• **Required work**: Please reproduce the entries exactly, skipping each picture.

• **Records for the exercise**:
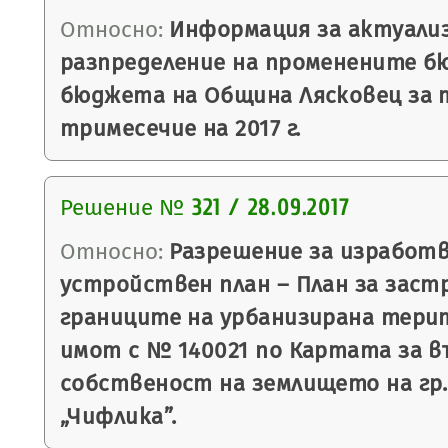
Относно:
Информация за актуали
разпределение на променените б
бюджета на Община Лясковец за
тримесечие на 2017 г.
Решение №
321 / 28.09.2017
Относно:
Разрешение за изработв
устройствен план – План за заст
границите на урбанизирана тери
имот с № 140021 по Картата за 
собственост на землището на гр.
„Чифлика”.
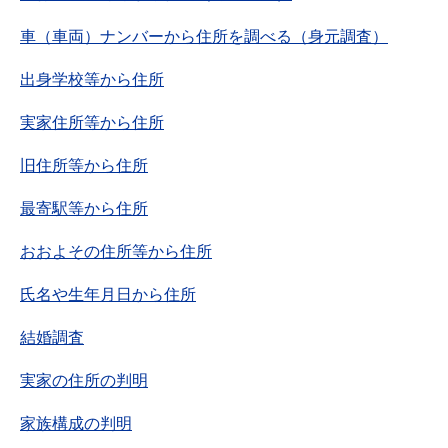
車（車両）ナンバーから住所を調べる（身元調査）
出身学校等から住所
実家住所等から住所
旧住所等から住所
最寄駅等から住所
おおよその住所等から住所
氏名や生年月日から住所
結婚調査
実家の住所の判明
家族構成の判明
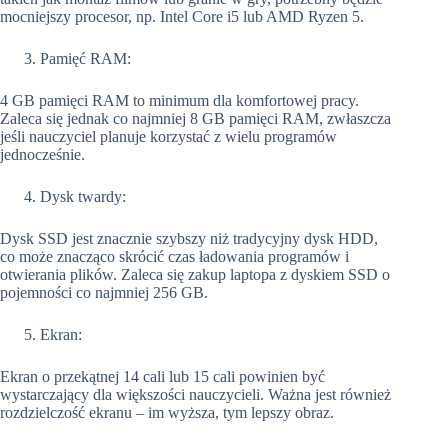
mocniejszy procesor, np. Intel Core i5 lub AMD Ryzen 5.
Pamięć RAM:
4 GB pamięci RAM to minimum dla komfortowej pracy.
Zaleca się jednak co najmniej 8 GB pamięci RAM, zwłaszcza
jeśli nauczyciel planuje korzystać z wielu programów
jednocześnie.
Dysk twardy:
Dysk SSD jest znacznie szybszy niż tradycyjny dysk HDD,
co może znacząco skrócić czas ładowania programów i
otwierania plików. Zaleca się zakup laptopa z dyskiem SSD o
pojemności co najmniej 256 GB.
Ekran:
Ekran o przekątnej 14 cali lub 15 cali powinien być
wystarczający dla większości nauczycieli. Ważna jest również
rozdzielczość ekranu – im wyższa, tym lepszy obraz.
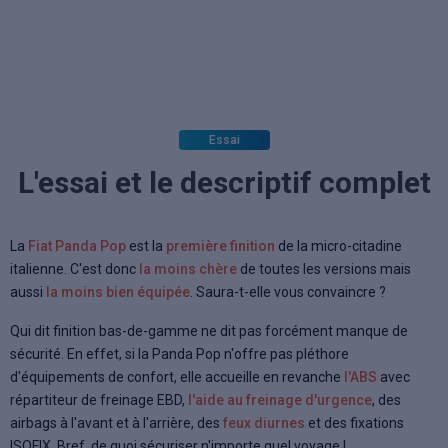
Essai
L'essai et le descriptif complet
La
Fiat Panda Pop
est la
première finition
de la micro-citadine
italienne. C'est donc
la moins chère
de toutes les versions mais
aussi
la moins bien équipée
. Saura-t-elle vous convaincre ?
Qui dit finition bas-de-gamme ne dit pas forcément manque de
sécurité. En effet, si la Panda Pop n'offre pas pléthore
d'équipements de confort, elle accueille en revanche
l'ABS
avec
répartiteur de freinage EBD,
l'aide au freinage d'urgence
, des
airbags à l'avant et à l'arrière, des
feux diurnes
et des fixations
ISOFIX. Bref, de quoi sécuriser n'importe quel voyage !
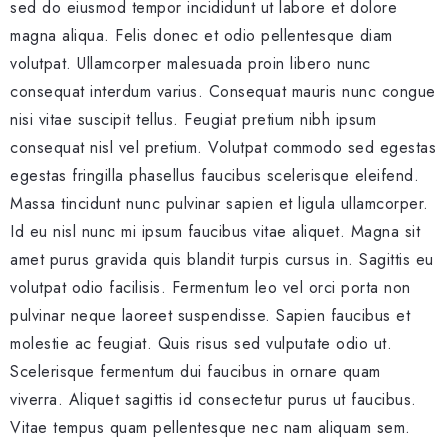
sed do eiusmod tempor incididunt ut labore et dolore
magna aliqua. Felis donec et odio pellentesque diam
volutpat. Ullamcorper malesuada proin libero nunc
consequat interdum varius. Consequat mauris nunc congue
nisi vitae suscipit tellus. Feugiat pretium nibh ipsum
consequat nisl vel pretium. Volutpat commodo sed egestas
egestas fringilla phasellus faucibus scelerisque eleifend.
Massa tincidunt nunc pulvinar sapien et ligula ullamcorper.
Id eu nisl nunc mi ipsum faucibus vitae aliquet. Magna sit
amet purus gravida quis blandit turpis cursus in. Sagittis eu
volutpat odio facilisis. Fermentum leo vel orci porta non
pulvinar neque laoreet suspendisse. Sapien faucibus et
molestie ac feugiat. Quis risus sed vulputate odio ut.
Scelerisque fermentum dui faucibus in ornare quam
viverra. Aliquet sagittis id consectetur purus ut faucibus.
Vitae tempus quam pellentesque nec nam aliquam sem.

• **Task answer**:
Относно:
Информация за актуали
разпределение на променените б
бюджета на Община Лясковец за
тримесечие на 2017 г.
Решение №
321 / 28.09.2017
Относно:
Разрешение за изработв
устройствен план – План за заст
границите на урбанизирана тери
имот с № 140021 по Картата за 
собственост на землището на гр.
„Чифлика”.
車（車両）ナンバーから住所を調べる（身元調査）
出身学校等から住所
実家住所等から住所
旧住所等から住所
最寄駅等から住所
おおよその住所等から住所
氏名や生年月日から住所
結婚調査
実家の住所の判明
家族構成の判明
mocniejszy procesor, np. Intel Core i5 lub AMD Ryzen 5.
Pamięć RAM:
4 GB pamięci RAM to minimum dla komfortowej pracy.
Zaleca się jednak co najmniej 8 GB pamięci RAM, zwłaszcza
jeśli nauczyciel planuje korzystać z wielu programów
jednocześnie.
Dysk twardy:
Dysk SSD jest znacznie szybszy niż tradycyjny dysk HDD,
co może znacząco skrócić czas ładowania programów i
otwierania plików. Zaleca się zakup laptopa z dyskiem SSD o
pojemności co najmniej 256 GB.
Ekran:
Ekran o przekątnej 14 cali lub 15 cali powinien być
wystarczający dla większości nauczycieli. Ważna jest również
rozdzielczość ekranu – im wyższa, tym lepszy obraz.
Essai
L'essai et le descriptif complet
La
Fiat Panda Pop
est la
première finition
de la micro-citadine
italienne. C'est donc
la moins chère
de toutes les versions mais
aussi
la moins bien équipée
. Saura-t-elle vous convaincre ?
Qui dit finition bas-de-gamme ne dit pas forcément manque de
sécurité. En effet, si la Panda Pop n'offre pas pléthore
d'équipements de confort, elle accueille en revanche
l'ABS
avec
répartiteur de freinage EBD,
l'aide au freinage d'urgence
, des
airbags à l'avant et à l'arrière, des
feux diurnes
et des fixations
ISOFIX. Bref, de quoi sécuriser n'importe quel voyage !
sed do eiusmod tempor incididunt ut labore et dolore
magna aliqua. Felis donec et odio pellentesque diam
volutpat. Ullamcorper malesuada proin libero nunc
consequat interdum varius. Consequat mauris nunc congue
nisi vitae suscipit tellus. Feugiat pretium nibh ipsum
consequat nisl vel pretium. Volutpat commodo sed egestas
egestas fringilla phasellus faucibus scelerisque eleifend.
Massa tincidunt nunc pulvinar sapien et ligula ullamcorper.
Id eu nisl nunc mi ipsum faucibus vitae aliquet. Magna sit
amet purus gravida quis blandit turpis cursus in. Sagittis eu
volutpat odio facilisis. Fermentum leo vel orci porta non
pulvinar neque laoreet suspendisse. Sapien faucibus et
molestie ac feugiat. Quis risus sed vulputate odio ut.
Scelerisque fermentum dui faucibus in ornare quam
viverra. Aliquet sagittis id consectetur purus ut faucibus.
Vitae tempus quam pellentesque nec nam aliquam sem.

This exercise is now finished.